David Mueller filed a lawsuit against the Wildest Dreams singer in the US District Court in Denver on September 11.

The Denver Postreports Mueller was attending a meet and greet with his girlfriend as an employee of KYGO FM.

According to Mueller’s suit, Swift was talking to the pair before she “suddenly announced it was picture time” and “quickly put her right arm” around his girlfriend.

Mueller joined the pair for the photo “at the last second”, after which he says Swift thanked the couple and left.

Mueller alleges he later spoke to an unnamed co-worker who “described and demonstrated how he had put his arms around [Swift], hands on her bottom” when it was his turn to meet the singer.

Based on Swift’s countersuit, it seems likely this unnamed co-worker is Haskell.

Mueller lost his job at the station as a result of the incident.

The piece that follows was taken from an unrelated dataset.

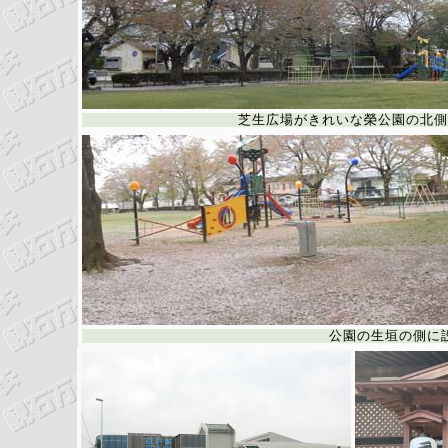
芝生広場がきれいな榮公園の北側
公園の生垣の側に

According to People, he had previously been dismissed twice from radio host jobs at other stations and hadn’t been employed as an on-air personality since 2006.

After news of Mueller’s legal action broke, Swift’s representatives said they had provided “evidence” to the radio station of the assault when it occurred, although the decision to fire Mueller came from his employer.

“The radio station was given evidence immediately after the incident,” her representatives told People in a statement. “They made their independent decision.”